In this question as well, contrary to the anti-Henoko relocation arguments of left-leaning media, those who “supported” the relocation (47.8 percent) outnumbered those who “did not support” it (43.0 percent), yet this point attracted little attention.
Households that subscribe to Asahi and similar newspapers, and watch news programs on television stations affiliated with them, would have been completely unaware of this fact.
Despite having won the election by a narrow margin, Okinawa Governor Onaga repeatedly resorted to sophistry by claiming to represent “All Okinawa,” even going so far as to travel to the United Nations and make statements that disgraced the nation.
It would not be an exaggeration to say that his conduct aligned with the intentions of China and South Korea, which seek to divide Japanese public opinion.
How, then, did TV Asahi’s Hōdō Station, which had consistently treated him as an important figure, report on this?
When one thinks about it, the result of allowing those who call themselves hosts of such programs to continue shaping Japanese public opinion has been the growing arrogance and lawlessness of China, a one-party communist dictatorship, and of South Korea, a nation that has continued anti-Japanese education for seventy years and behaves like a state driven by Nazism.
They have halted the progress of the “Turntable of Civilization” and brought about Japan’s long-term deflation, which reduced national power by as much as 1,400 trillion yen.

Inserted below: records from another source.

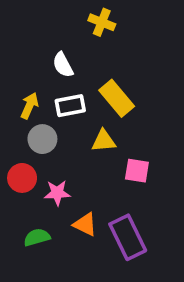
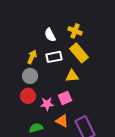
yellow cross: (102, 22) -> (75, 31), moved
gray circle: (42, 139) -> (30, 76), moved
pink square: (137, 171) -> (65, 98), moved, turned -32

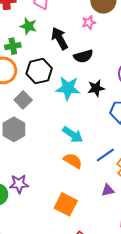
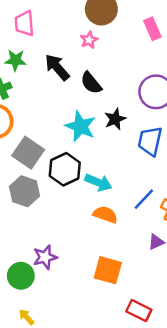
black semicircle: (83, 56) -> (91, 83), turned 78
black hexagon: (39, 71) -> (65, 169), moved
cyan star: (68, 88) -> (81, 126), turned 30
gray square: (23, 100) -> (28, 153), size x1.4

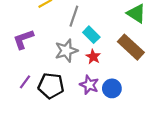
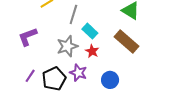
purple star: (89, 85) -> (78, 73), moved
black pentagon: (51, 86) -> (54, 79), turned -30

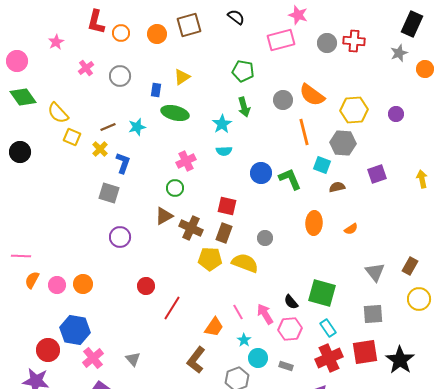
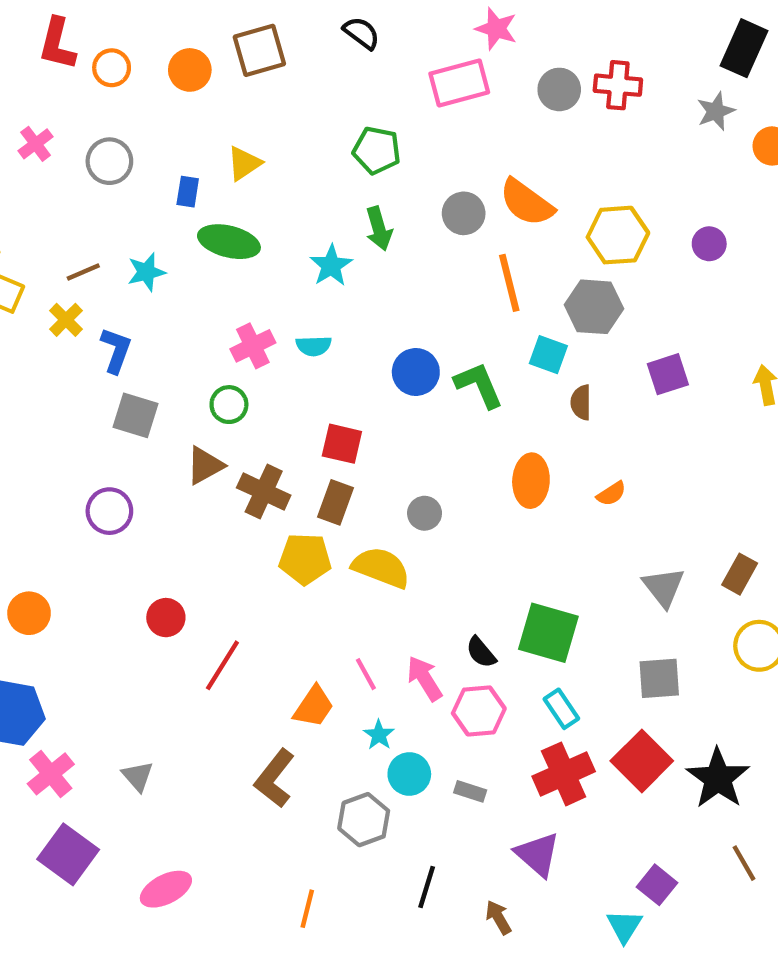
cyan semicircle: (224, 151) -> (314, 346), moved
brown semicircle: (337, 187) -> (581, 402), turned -77
gray square: (109, 193) -> (135, 415), moved
red square: (365, 352) -> (642, 761), turned -36

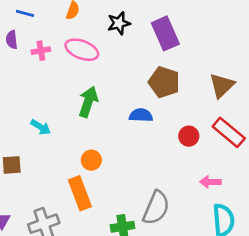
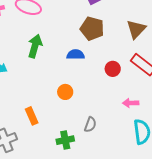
orange circle: (91, 160) -> (65, 92), moved
orange rectangle: (80, 193) -> (32, 116), size x0.7
gray semicircle: (156, 208) -> (90, 125), size x0.6

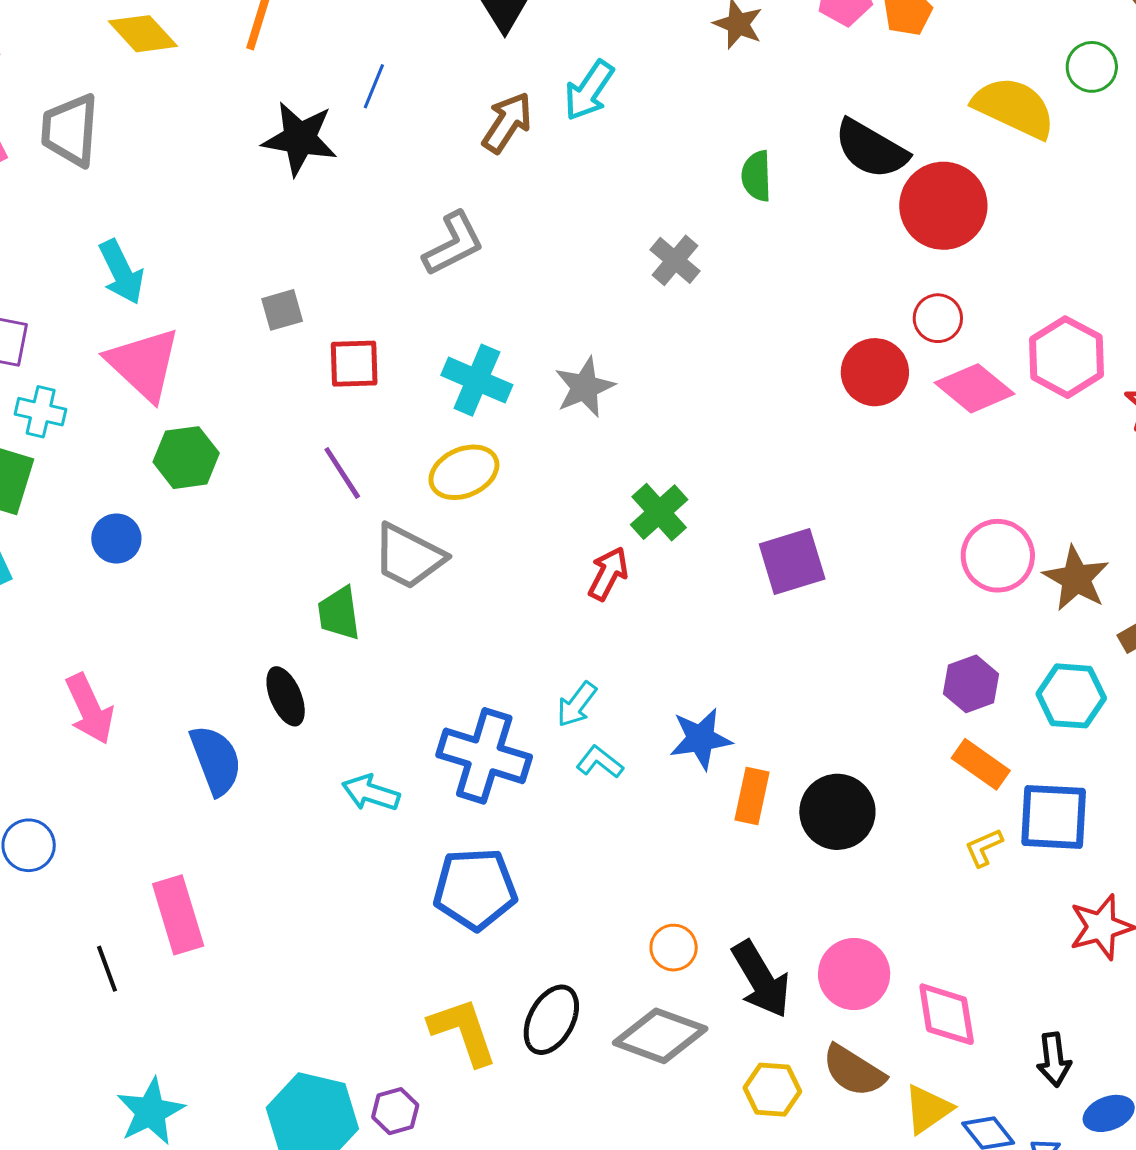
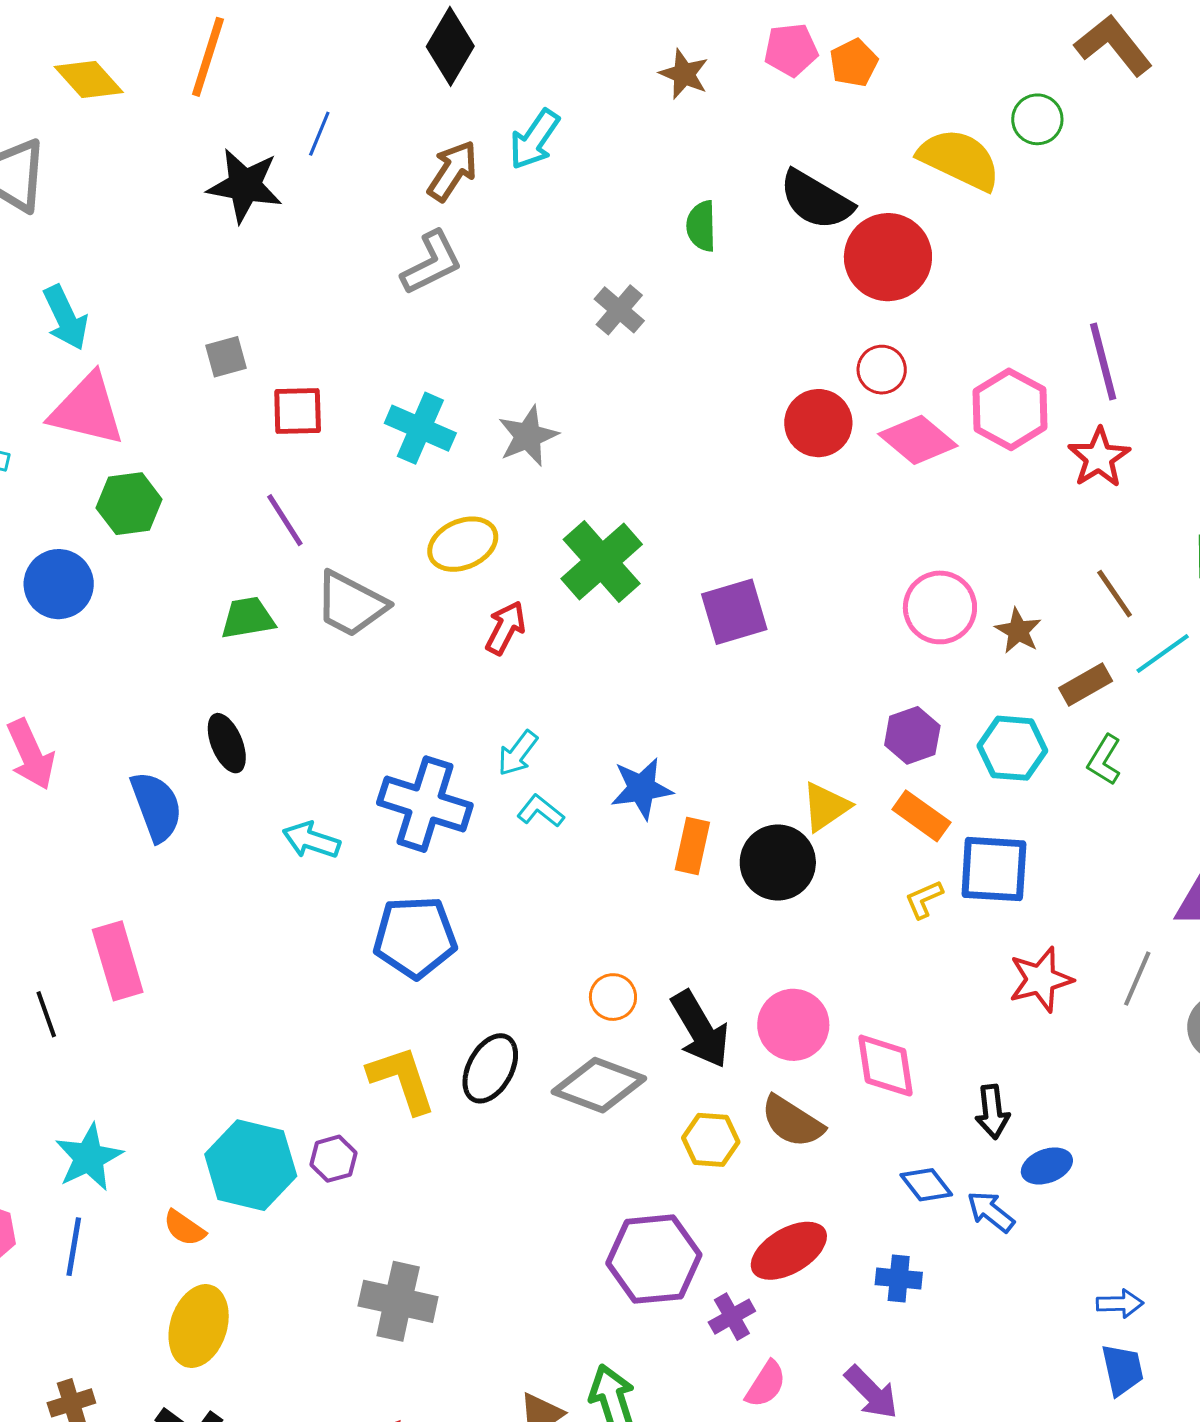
gray L-shape: (453, 244) -> (432, 263), moved
pink triangle: (144, 364) -> (87, 410), turned -30
yellow ellipse: (464, 472) -> (463, 544), moved
green cross: (659, 512) -> (602, 562), size x1.4
blue circle: (116, 539) -> (59, 584), size x1.4
red arrow: (608, 574) -> (505, 628), moved
brown star: (1076, 578) -> (1018, 631), size x0.7
green trapezoid: (339, 613) -> (248, 618), moved, turned 88
yellow triangle: (928, 1109) -> (826, 807), moved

What makes their conduct particularly malicious is that throughout this period, their annual incomes exceeding hundreds of millions of yen were never reduced in the slightest, nor were the salaries of employees at their parent company, the Asahi Shimbun, reduced by even a single yen, nor were their pensions cut—while they created a reality in which one in six children grows up in poverty, in households earning 1.8 million yen or less per year.